= Work task =
Once you know how many lines below hold "Erfahrung", reply with that number and add nothing.

= Stored data =

#####

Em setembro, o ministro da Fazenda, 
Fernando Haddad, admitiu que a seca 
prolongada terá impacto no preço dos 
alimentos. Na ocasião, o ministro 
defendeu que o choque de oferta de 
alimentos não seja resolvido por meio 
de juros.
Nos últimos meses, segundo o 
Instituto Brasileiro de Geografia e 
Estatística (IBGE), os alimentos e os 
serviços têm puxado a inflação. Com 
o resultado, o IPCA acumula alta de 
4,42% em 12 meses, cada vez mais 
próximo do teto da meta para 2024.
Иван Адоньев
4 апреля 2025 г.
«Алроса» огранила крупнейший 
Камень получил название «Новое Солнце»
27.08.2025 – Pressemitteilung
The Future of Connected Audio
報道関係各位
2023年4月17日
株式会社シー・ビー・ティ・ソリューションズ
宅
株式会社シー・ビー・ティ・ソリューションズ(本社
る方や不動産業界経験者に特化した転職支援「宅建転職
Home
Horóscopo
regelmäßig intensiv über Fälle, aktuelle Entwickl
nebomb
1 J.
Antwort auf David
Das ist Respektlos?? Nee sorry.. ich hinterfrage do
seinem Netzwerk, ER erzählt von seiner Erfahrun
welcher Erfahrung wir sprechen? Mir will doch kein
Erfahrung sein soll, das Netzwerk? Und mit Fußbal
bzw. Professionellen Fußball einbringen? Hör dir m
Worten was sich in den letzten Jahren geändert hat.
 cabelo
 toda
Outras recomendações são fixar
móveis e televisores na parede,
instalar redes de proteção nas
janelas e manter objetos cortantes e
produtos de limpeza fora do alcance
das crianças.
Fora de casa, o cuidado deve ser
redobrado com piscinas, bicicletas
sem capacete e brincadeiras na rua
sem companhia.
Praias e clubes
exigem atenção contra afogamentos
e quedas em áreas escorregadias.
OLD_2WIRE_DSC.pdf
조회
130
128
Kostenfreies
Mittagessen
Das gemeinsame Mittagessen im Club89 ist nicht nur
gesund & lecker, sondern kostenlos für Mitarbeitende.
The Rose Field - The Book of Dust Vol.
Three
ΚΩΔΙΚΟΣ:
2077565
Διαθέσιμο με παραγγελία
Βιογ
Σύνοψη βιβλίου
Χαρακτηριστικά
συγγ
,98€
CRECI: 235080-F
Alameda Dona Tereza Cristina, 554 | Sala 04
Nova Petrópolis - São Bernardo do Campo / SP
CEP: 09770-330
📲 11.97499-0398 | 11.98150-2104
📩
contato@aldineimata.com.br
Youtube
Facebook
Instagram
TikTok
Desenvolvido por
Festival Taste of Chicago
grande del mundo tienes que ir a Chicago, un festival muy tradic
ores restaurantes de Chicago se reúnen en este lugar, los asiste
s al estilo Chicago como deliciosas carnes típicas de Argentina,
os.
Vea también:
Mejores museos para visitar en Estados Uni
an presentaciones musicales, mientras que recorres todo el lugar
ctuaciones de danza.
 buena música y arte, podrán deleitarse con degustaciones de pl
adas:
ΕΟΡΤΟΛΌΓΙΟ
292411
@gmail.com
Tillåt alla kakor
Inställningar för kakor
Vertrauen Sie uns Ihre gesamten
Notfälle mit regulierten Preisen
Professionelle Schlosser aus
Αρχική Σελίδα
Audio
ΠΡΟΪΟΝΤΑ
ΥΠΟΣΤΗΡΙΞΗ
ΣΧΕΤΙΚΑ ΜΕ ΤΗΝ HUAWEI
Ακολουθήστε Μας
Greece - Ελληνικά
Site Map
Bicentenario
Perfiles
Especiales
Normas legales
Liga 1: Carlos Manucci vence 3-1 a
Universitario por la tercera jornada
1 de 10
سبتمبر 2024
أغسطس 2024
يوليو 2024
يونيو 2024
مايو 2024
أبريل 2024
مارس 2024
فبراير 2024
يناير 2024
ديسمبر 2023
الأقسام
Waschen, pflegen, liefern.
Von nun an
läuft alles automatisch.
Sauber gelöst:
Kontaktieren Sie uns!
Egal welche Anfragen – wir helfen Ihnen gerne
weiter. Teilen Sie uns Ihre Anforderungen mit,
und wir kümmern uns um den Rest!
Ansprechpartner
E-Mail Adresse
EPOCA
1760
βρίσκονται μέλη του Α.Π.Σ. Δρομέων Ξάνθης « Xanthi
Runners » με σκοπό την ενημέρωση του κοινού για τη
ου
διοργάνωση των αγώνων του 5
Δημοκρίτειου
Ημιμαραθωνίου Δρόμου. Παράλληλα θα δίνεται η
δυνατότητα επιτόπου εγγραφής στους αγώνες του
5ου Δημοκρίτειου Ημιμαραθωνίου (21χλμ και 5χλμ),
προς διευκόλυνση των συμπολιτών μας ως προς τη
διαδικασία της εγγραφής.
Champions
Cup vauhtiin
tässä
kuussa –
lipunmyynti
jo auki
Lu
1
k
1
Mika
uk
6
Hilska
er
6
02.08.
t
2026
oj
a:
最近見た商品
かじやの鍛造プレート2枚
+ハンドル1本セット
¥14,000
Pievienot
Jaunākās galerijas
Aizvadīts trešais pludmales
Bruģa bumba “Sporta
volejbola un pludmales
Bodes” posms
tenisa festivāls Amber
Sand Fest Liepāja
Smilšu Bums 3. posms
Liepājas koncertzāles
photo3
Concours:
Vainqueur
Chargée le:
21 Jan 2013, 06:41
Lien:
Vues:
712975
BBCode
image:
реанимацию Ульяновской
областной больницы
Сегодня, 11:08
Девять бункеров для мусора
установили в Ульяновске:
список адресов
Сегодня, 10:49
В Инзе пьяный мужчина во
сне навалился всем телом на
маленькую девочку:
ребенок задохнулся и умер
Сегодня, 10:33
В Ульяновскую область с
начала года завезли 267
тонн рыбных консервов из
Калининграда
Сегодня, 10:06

#####

= Response to this exercise =
2